I've come to the last essay in Bird by Bird and once again the journey has left me with new insights. Last Class has done this as well. One thing she says is to write about your childhood.
When I first read this I was puzzled since my stories vary from contemporary womances to the paranormal and the mystery. Then what hit me is that writing about your childhood meant other things than the specific incidents. For me it's capturing the emotions I once experienced. The other is to address fears. Not the ones like the monsters in the closet, well not in that way, but the monsters in my own closet of fears. So writing about my childhood takes me on many paths. One is through the imagination. As a child mine was a fertile one often triffered by the books I read and in spinning my own versions of these stories. So imagination, emotions and fears are about my childhood.
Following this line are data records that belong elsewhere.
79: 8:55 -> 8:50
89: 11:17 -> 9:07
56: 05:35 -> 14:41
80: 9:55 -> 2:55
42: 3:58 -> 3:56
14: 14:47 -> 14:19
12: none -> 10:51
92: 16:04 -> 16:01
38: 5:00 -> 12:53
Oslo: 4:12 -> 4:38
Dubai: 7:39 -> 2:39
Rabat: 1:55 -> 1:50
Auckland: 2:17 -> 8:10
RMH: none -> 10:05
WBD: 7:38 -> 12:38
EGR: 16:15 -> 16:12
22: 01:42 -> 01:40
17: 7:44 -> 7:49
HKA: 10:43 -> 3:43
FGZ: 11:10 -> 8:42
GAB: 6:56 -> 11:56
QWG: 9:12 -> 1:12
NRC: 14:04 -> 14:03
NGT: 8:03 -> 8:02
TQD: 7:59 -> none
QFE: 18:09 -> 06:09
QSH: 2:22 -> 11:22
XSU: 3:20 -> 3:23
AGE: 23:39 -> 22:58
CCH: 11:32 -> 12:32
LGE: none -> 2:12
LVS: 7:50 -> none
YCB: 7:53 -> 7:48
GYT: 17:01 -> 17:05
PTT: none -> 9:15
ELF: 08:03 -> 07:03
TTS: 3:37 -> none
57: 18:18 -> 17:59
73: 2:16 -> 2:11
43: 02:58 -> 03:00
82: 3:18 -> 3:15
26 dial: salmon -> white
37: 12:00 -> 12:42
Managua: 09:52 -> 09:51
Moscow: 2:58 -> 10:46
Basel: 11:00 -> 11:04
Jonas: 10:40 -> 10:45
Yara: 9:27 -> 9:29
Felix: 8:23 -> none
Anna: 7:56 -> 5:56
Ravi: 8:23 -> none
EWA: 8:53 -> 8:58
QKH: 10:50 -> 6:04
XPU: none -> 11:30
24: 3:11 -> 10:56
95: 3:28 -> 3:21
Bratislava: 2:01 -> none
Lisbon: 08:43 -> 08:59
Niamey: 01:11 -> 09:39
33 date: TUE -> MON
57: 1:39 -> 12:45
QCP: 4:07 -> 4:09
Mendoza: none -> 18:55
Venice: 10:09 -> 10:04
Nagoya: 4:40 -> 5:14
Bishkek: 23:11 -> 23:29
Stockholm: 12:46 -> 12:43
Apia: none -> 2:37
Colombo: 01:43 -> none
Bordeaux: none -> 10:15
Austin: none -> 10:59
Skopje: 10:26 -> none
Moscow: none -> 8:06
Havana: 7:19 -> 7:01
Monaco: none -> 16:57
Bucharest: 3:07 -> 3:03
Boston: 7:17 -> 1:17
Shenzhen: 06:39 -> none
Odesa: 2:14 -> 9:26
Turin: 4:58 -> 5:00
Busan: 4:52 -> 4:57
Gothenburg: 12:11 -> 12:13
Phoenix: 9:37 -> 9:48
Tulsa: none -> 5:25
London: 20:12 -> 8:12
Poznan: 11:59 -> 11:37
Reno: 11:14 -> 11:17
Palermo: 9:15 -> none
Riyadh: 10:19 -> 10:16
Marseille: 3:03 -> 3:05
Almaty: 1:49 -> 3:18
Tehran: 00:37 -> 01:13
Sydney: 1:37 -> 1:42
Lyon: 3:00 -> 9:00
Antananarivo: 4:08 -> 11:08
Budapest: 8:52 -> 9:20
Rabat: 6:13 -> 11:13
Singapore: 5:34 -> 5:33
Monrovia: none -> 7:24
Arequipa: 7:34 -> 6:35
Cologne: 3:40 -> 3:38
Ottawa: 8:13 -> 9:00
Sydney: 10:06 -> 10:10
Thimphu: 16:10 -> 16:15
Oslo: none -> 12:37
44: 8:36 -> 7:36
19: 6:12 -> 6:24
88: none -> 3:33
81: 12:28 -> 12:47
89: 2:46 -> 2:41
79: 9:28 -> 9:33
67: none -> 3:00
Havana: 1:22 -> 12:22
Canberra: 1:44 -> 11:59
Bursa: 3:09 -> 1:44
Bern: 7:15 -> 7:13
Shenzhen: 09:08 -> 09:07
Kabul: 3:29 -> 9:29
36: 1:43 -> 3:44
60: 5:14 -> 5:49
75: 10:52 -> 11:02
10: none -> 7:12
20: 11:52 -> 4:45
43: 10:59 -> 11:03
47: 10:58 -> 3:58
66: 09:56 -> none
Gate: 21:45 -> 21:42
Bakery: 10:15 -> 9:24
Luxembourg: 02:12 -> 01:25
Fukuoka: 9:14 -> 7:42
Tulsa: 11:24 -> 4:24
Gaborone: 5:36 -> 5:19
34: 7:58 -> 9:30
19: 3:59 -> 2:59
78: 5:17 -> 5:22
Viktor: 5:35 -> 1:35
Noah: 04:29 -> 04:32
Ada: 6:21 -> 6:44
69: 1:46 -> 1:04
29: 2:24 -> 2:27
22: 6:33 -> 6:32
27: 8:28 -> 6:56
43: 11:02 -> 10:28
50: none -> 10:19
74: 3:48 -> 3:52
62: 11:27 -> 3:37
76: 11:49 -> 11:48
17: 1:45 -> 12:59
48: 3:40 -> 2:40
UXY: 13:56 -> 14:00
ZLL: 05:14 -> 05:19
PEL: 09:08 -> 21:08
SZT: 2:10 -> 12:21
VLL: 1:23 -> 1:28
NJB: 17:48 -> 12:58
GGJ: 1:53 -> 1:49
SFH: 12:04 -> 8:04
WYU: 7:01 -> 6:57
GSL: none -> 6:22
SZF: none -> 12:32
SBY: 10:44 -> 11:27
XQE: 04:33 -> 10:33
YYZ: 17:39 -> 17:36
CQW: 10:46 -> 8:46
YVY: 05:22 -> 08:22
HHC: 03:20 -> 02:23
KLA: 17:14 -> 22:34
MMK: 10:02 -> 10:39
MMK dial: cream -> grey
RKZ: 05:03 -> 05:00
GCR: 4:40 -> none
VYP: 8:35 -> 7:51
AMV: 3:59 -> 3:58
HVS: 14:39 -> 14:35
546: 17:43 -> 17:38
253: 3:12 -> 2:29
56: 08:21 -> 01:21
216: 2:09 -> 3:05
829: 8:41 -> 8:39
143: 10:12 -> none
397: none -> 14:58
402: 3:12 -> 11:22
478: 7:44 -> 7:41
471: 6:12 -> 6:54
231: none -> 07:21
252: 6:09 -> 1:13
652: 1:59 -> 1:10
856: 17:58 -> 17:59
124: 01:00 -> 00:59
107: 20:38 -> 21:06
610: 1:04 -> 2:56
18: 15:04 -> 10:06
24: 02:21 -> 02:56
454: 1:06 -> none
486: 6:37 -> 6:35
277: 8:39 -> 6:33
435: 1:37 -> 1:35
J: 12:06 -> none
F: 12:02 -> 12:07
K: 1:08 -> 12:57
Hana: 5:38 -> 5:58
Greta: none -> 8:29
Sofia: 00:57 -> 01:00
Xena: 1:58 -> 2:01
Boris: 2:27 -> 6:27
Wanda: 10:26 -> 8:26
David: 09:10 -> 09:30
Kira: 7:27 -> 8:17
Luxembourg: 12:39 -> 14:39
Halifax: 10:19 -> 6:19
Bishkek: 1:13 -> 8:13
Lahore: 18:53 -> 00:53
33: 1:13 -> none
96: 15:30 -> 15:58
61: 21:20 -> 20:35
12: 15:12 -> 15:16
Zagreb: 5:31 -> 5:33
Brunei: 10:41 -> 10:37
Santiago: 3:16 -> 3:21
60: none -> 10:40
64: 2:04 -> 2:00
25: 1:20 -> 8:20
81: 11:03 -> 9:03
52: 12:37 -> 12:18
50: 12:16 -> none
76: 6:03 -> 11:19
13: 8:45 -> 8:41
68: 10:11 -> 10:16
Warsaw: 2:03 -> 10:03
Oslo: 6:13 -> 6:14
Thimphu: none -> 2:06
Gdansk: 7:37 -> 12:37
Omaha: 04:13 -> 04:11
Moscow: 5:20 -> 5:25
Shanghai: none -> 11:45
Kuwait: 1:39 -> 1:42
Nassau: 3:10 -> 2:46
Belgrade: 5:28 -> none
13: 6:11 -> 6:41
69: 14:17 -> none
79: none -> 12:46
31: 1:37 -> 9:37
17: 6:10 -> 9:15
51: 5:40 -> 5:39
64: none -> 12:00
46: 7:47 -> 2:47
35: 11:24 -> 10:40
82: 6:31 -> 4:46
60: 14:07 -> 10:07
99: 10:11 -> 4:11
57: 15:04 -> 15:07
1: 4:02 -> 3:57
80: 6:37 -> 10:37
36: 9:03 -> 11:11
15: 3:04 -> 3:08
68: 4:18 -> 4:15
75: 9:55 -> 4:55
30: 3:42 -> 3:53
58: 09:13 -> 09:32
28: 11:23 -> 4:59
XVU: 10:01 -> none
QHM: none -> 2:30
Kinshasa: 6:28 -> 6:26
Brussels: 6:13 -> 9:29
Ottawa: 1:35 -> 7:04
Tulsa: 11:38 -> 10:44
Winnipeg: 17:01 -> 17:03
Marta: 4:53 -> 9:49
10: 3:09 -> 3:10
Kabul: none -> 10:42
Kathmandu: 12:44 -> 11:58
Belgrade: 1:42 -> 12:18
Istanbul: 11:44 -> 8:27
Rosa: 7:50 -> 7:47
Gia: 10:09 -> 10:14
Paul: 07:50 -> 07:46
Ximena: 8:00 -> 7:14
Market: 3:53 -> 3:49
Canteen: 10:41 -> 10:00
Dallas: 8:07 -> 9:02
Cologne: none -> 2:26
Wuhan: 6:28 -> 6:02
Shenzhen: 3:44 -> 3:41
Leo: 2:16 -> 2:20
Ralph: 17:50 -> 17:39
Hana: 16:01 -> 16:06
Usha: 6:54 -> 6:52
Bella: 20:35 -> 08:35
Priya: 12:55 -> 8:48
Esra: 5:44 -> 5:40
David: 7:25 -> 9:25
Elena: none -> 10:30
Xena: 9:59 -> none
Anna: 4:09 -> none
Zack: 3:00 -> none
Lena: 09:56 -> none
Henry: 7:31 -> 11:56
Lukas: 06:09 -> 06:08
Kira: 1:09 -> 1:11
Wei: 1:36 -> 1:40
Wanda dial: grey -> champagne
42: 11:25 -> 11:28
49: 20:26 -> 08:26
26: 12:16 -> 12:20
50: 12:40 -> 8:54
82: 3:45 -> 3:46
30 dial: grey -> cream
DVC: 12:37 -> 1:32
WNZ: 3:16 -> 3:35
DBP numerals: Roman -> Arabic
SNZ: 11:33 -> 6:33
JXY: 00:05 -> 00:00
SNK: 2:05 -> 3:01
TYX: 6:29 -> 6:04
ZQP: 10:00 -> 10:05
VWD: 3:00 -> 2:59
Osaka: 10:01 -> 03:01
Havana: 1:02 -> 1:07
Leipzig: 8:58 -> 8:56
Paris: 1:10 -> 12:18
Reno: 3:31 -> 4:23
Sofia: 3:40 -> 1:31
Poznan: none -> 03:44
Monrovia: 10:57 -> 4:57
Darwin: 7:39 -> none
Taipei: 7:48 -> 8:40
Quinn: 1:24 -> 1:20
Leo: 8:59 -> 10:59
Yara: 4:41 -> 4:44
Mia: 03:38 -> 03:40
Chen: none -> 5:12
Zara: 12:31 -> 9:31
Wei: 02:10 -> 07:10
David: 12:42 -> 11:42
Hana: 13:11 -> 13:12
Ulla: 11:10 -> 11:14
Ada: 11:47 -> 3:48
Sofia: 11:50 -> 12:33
Writing out of vengeance may not be the way to go but vengeance can mean many things. Stories told that aren't about real people but bits and pieces of others. Avoiding libel is a way to go. Should you base a character on a real person, changing their habits and characteristics can prevent. Thus you have changed the real person and made them something or someone different. I've done this in several of my stories, both with characters who infuriated me or who I wanted to honor. The good thing is none of these people ever recognized themselves. They were changed and become characters of the mind.
So thank you, Anne Lamott for inspiring me yesterday, today and tomorrow.